Successful investors will help entrepreneurs understand what tools they really need and support their ability to tap into a range of debt, royalty, or equity-centered structures at different stages of growth and for different reasons.
6. Commit to the long game
Equity portfolios often do better when investors cut their losses early and focus on the likeliest top earners. By contrast, when RBF investors have a bias toward “staying in the relationship” this can be a sound approach. Growth plans don’t always come to fruition as quickly as planned. Our experience is that if company management is transparent— incorporating lessons learned and adapting—patience often facilitates success and preserves investments.
7. Work in a mutually beneficial partnership
In many ways, equity investors have considerable power to set the rules, and often begin with their own business valuation and a take a “take it or leave it” approach to negotiations. RBF is built on partnership with the business’s management team from initial deal making to the final payment.
While an RBF investor may have an overall internal rate of return target, the negotiation as to how to structure the deal is more nuanced and must work for both the investor and the business. RBF is a pay-as-you-grow model; an investment that, if structured in ways that are difficult, the business won’t succeed. While the goals of an equity investor and an entrepreneur start out aligned, they can diverge over time. Those deals often end with the entrepreneur wanting to continue to grow the company while the investors have an incentive to sell the company. Alignment is baked into RBF investments because the return is harvested through a model based on monthly payments and does not require the sale of the business.
RBF’s more-expansive approach offers investors a broader set of growth-ready businesses but requires fundamentally different approaches to investing and partnership. Beyond helping business owners find the right investment vehicle, RBF also spreads entrepreneurship more broadly throughout the financial ecosystem.

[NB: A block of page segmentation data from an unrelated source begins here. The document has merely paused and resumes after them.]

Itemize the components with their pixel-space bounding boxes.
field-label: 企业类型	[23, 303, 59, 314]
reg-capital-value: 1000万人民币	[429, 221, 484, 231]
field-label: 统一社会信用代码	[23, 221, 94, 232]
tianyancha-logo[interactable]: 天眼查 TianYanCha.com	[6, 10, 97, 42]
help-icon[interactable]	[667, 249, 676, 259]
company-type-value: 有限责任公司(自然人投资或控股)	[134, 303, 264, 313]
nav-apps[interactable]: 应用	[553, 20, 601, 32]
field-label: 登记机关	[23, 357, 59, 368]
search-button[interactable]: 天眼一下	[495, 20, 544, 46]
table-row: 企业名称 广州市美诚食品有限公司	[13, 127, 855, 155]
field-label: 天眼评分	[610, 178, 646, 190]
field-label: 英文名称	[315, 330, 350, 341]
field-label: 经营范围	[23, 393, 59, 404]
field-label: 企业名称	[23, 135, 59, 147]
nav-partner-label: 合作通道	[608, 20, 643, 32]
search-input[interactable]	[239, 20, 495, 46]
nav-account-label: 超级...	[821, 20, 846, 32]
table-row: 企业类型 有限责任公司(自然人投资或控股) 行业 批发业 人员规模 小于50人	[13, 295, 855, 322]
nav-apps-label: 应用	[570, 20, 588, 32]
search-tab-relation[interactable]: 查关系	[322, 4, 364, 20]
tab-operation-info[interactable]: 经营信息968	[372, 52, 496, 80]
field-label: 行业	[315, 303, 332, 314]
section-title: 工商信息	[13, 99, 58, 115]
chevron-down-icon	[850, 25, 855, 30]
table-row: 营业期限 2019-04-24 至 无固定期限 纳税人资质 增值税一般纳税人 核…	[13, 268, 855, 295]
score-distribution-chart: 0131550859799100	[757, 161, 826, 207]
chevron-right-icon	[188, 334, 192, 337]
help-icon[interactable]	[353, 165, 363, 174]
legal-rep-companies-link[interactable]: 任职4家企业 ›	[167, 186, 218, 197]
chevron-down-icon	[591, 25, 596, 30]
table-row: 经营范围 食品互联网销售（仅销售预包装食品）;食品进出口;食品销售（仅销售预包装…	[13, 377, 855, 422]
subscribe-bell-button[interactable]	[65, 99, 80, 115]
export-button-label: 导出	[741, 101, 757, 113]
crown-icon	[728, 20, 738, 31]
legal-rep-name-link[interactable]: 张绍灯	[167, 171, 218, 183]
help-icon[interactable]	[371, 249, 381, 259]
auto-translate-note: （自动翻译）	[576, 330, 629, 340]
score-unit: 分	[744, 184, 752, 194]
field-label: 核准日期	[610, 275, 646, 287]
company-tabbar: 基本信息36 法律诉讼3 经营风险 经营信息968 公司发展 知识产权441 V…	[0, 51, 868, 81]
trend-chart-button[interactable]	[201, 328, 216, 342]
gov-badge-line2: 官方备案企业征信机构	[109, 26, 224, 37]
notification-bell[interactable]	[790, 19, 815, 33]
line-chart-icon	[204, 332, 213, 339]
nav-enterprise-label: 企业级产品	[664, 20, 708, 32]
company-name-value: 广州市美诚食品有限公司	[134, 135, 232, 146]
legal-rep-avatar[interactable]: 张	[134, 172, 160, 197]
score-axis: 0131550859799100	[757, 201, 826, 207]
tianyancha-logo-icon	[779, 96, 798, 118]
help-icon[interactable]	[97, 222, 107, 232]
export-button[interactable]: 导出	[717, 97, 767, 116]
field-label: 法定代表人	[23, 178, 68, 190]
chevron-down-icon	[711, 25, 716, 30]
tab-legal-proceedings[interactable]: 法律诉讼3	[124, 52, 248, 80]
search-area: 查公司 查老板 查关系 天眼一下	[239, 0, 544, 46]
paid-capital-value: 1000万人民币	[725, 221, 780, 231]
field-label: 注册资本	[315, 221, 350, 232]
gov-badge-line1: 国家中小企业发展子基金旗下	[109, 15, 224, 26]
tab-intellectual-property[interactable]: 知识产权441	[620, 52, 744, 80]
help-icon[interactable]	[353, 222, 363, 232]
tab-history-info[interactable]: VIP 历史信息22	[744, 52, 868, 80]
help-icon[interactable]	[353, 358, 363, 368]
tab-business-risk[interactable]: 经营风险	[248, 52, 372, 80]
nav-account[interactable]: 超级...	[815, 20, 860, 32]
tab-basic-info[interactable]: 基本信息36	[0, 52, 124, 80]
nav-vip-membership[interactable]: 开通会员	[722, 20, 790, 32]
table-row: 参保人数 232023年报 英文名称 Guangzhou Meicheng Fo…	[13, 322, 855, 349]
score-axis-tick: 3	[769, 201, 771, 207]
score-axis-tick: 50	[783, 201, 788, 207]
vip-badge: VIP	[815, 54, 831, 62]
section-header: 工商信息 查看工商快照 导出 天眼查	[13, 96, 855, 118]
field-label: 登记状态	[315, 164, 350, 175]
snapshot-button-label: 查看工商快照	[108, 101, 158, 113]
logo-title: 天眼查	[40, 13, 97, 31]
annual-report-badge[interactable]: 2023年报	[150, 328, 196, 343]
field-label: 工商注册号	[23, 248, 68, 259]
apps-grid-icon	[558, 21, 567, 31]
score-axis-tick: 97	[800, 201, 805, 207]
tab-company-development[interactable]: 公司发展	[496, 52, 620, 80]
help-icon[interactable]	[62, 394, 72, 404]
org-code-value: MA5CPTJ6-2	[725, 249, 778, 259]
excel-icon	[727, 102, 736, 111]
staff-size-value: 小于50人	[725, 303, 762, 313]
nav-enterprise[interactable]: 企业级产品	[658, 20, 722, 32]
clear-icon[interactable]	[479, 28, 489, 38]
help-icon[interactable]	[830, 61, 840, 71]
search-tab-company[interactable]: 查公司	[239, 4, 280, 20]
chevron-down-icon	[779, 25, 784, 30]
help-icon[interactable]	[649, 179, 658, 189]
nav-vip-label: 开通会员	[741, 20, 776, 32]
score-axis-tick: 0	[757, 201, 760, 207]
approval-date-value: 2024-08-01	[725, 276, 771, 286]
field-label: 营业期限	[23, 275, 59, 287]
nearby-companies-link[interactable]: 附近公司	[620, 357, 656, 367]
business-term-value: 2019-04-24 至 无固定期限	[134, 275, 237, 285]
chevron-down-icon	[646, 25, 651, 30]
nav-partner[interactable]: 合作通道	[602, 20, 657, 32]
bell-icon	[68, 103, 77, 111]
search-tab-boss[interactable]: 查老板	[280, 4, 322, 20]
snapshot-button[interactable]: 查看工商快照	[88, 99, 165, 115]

Supporting entrepreneurs who survive the startup stage, then sharing those stories of next-stage success makes starting a business a more-compelling and more-accessible proposition. These examples of success can encourage entrepreneurship beyond the categories of the high-tech startups and the typical entrepreneurship profile that command equity investors’ attention. This is how RBF lives up to its true calling.
John Hamilton leads Vested for Growth, the RBF (aka royalty) focused arm of the New Hampshire Community Loan Fund. For the past 20 years, VFG has been a pioneer in the use of revenue-based funding for community economic development.